Click here to read the Park Equity, Life Expectancy, and Power Building Research Summary, Policy Brief, and community profiles about South LA, Boyle Heights and East LA, and Northeast San Fernando Valley.

Check out the Advocacy Toolkit for Park Equity, Life Expectancy, and Power Building

To achieve park equity, people living in communities that have been historically excluded from park-related decision-making must be heard. The materials in PI’s Advocacy Toolkit for Park Equity, Life Expectancy, and Power Building are designed to support community-based organizations, their members, and others who are building power to secure equitable investments in park infrastructure in disinvested communities.

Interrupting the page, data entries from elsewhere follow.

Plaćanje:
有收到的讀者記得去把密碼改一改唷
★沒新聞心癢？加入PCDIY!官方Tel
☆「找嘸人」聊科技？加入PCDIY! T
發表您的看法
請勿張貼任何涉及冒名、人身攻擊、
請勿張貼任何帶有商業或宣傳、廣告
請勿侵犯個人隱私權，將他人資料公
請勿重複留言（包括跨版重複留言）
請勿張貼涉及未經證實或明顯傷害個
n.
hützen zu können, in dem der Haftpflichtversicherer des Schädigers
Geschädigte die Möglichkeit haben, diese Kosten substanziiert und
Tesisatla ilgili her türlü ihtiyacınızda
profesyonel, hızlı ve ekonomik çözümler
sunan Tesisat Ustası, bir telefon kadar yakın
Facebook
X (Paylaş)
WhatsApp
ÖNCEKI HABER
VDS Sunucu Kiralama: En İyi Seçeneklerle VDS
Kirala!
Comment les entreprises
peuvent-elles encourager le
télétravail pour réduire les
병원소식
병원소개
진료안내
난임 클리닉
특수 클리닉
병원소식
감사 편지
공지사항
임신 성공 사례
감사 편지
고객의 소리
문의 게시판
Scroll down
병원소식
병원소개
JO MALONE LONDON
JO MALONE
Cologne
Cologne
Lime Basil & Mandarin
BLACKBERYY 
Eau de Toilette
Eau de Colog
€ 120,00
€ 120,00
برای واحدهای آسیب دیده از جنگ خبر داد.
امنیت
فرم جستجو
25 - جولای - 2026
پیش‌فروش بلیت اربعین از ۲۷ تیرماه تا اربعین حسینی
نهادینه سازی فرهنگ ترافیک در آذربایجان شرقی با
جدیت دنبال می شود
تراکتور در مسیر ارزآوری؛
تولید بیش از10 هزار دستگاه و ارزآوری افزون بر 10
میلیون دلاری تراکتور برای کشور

Although they focus on LA County, they are applicable in other US cities with similar park inequities.

Toolkit materials include:
  • A 4-page overview that summarizes key findings from the research synopsis and policy brief.
     
  • A policy brief that reviews evidence of park inequities in the Los Angeles region, lays out a framework for achieving park equity, and sets forth policy recommendations.
     
  • A research synopsis that describes the findings from new research linking availability of parks and life expectancy at the census tract-level in Los Angeles County.
     
  • Three community profiles that highlight the work of park equity advocates in Boyle Heights and unincorporated East Los Angeles; Panorama City, Pacoima, and Sun Valley; and South Los Angeles and summarize local park equity and life expectancy data.
     
  • Spanish translations of the 4-page overview and the community profiles.

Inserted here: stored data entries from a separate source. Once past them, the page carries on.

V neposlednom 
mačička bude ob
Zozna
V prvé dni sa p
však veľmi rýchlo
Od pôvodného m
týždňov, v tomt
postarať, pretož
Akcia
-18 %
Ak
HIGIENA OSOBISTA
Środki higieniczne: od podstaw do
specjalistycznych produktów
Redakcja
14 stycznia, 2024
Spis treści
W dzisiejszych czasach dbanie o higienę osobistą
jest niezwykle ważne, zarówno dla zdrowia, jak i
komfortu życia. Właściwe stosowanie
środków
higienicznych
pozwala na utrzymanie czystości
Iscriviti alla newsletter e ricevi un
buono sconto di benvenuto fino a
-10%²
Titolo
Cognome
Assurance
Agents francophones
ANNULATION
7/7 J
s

LA County voters have enacted two countywide parcel tax measures (Measure A, the Safe, Clean Neighborhood Parks and Beaches Measure of 2016, and Measure W, the Safe, Clean Water Act of 2018) and a statewide bond (Proposition 68, the California Drought, Water, Parks, Climate, Coastal Protection, and Outdoor Access for All Act of 2018) that will generate hundreds of millions of dollars for parks, open space, and stormwater-related green infrastructure. These measures, now in their implementation phases, hold the potential to build or revitalize parks and green space in the LA region’s highest need communities. Strategically spent, the revenue from these measures could set us on a path to eliminate the region’s deplorable park inequities while reducing associated health inequities and gaps in life expectancy.

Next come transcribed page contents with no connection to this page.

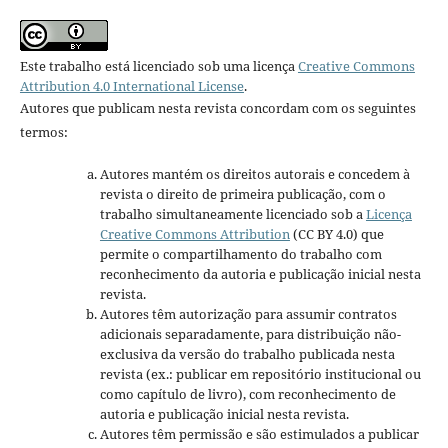
Este trabalho está licenciado sob uma licença
Creative Commons
Attribution 4.0 International License
.
Autores que publicam nesta revista concordam com os seguintes
termos:
Autores mantém os direitos autorais e concedem à
revista o direito de primeira publicação, com o
trabalho simultaneamente licenciado sob a
Licença
Creative Commons Attribution
(CC BY 4.0) que
permite o compartilhamento do trabalho com
reconhecimento da autoria e publicação inicial nesta
revista.
Autores têm autorização para assumir contratos
adicionais separadamente, para distribuição não-
exclusiva da versão do trabalho publicada nesta
revista (ex.: publicar em repositório institucional ou
como capítulo de livro), com reconhecimento de
autoria e publicação inicial nesta revista.
Autores têm permissão e são estimulados a publicar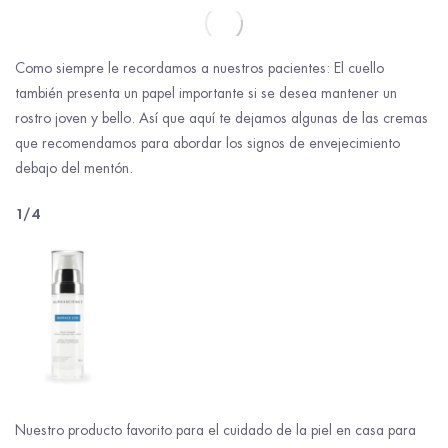
Como siempre le recordamos a nuestros pacientes: El cuello
también presenta un papel importante si se desea mantener un
rostro joven y bello. Así que aquí te dejamos algunas de las cremas
que recomendamos para abordar los signos de envejecimiento
debajo del mentón.
1/4
Nuestro producto favorito para el cuidado de la piel en casa para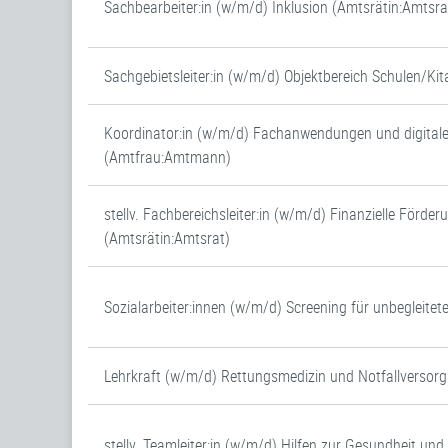
Sachbearbeiter:in (w/m/d) Inklusion (Amtsrätin:Amtsra
Sachgebietsleiter:in (w/m/d) Objektbereich Schulen/Ki
Koordinator:in (w/m/d) Fachanwendungen und digital
(Amtfrau:Amtmann)
stellv. Fachbereichsleiter:in (w/m/d) Finanzielle Förder
(Amtsrätin:Amtsrat)
Sozialarbeiter:innen (w/m/d) Screening für unbegleitet
Lehrkraft (w/m/d) Rettungsmedizin und Notfallversor
stellv. Teamleiter:in (w/m/d) Hilfen zur Gesundheit un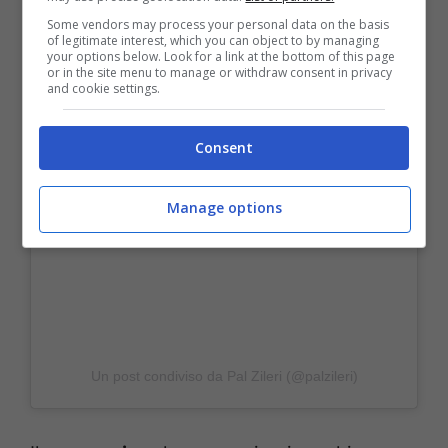
Some vendors may process your personal data on the basis
of legitimate interest, which you can object to by managing
your options below. Look for a link at the bottom of this page
or in the site menu to manage or withdraw consent in privacy
and cookie settings.
Consent
Manage options
Un post condiviso da Pal Zileri (@palzileri)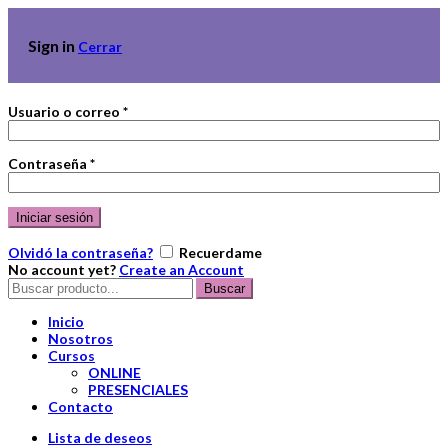
Sign in
Cerrar
Usuario o correo
*
Contraseña
*
Iniciar sesión
Olvidó la contraseña?
Recuerdame
No account yet?
Create an Account
Buscar
Buscar
por:
Inicio
Nosotros
Cursos
ONLINE
PRESENCIALES
Contacto
Lista de deseos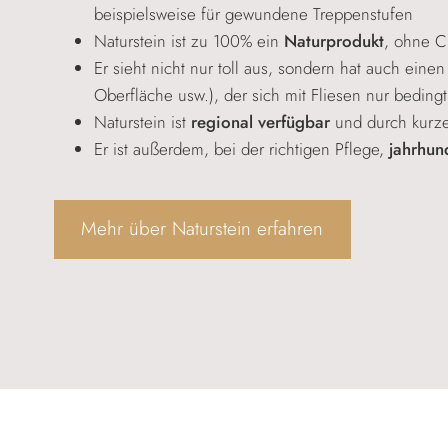
beispielsweise für gewundene Treppenstufen
Naturstein ist zu 100% ein
Naturprodukt
, ohne C
Er sieht nicht nur toll aus, sondern hat auch eine
Oberfläche usw.), der sich mit Fliesen nur bedingt 
Naturstein ist
regional verfügbar
und durch kurze
Er ist außerdem, bei der richtigen Pflege,
jahrhun
Mehr über Naturstein erfahren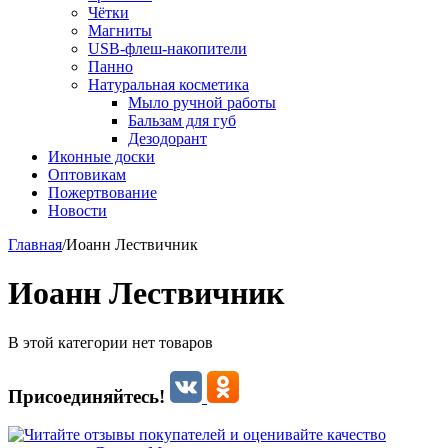
Чётки
Магниты
USB-флеш-накопители
Панно
Натуральная косметика
Мыло ручной работы
Бальзам для губ
Дезодорант
Иконные доски
Оптовикам
Пожертвование
Новости
Главная
/
Иоанн Лествичник
Иоанн Лествичник
В этой категории нет товаров
Присоединяйтесь!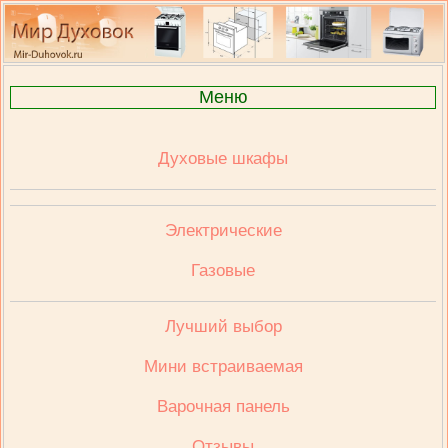
Меню
Духовые шкафы
Электрические
Газовые
Лучший выбор
Мини встраиваемая
Варочная панель
Отзывы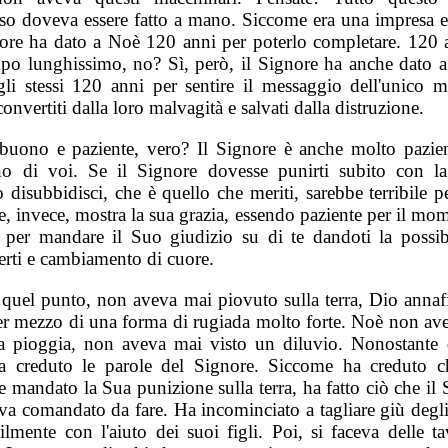
o doveva essere fatto a mano. Siccome era una impresa 
nore ha dato a Noè 120 anni per poterlo completare. 120 
po lunghissimo, no? Sì, però, il Signore ha anche dato a
gli stessi 120 anni per sentire il messaggio dell'unico 
convertiti dalla loro malvagità e salvati dalla distruzione.
buono e paziente, vero? Il Signore è anche molto pazie
no di voi. Se il Signore dovesse punirti subito con l
disubbidisci, che è quello che meriti, sarebbe terribile pe
, invece, mostra la sua grazia, essendo paziente per il mo
a per mandare il Suo giudizio su di te dandoti la possibi
erti e cambiamento di cuore.
 quel punto, non aveva mai piovuto sulla terra, Dio annaff
per mezzo di una forma di rugiada molto forte. Noè non av
la pioggia, non aveva mai visto un diluvio. Nonostante 
 creduto le parole del Signore. Siccome ha creduto 
 mandato la Sua punizione sulla terra, ha fatto ciò che il
va comandato da fare. Ha incominciato a tagliare giù degli
ilmente con l'aiuto dei suoi figli. Poi, si faceva delle ta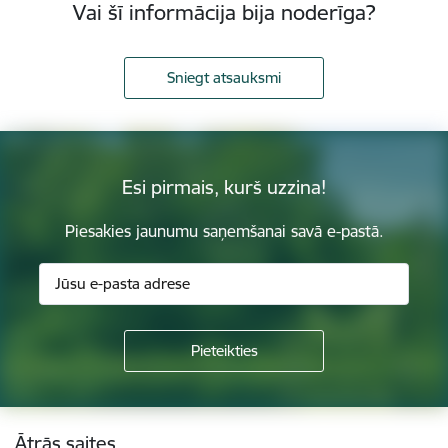
Vai šī informācija bija noderīga?
Sniegt atsauksmi
Esi pirmais, kurš uzzina!
Piesakies jaunumu saņemšanai savā e-pastā.
Kājene
Ātrās saites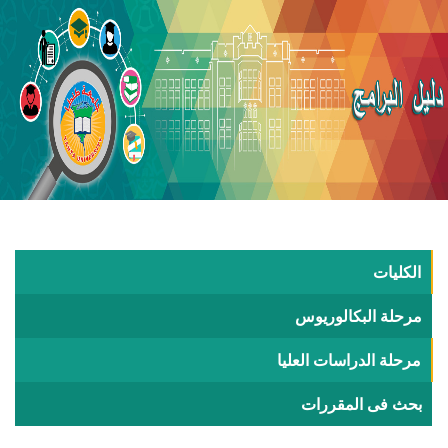
الكليات
مرحلة البكالوريوس
مرحلة الدراسات العليا
بحث فى المقررات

But achieving park equity will require more than investments. It will require transforming policies and practices to prioritize investments in communities experiencing the greatest park deficits, engage in meaningful community engagement, collect and make publicly available data on park inequities, fund technical assistance and capacity-building funds to support community-based organizations to be active players in parks and land-use decision-making, and ensure transparency and community oversight of park investments.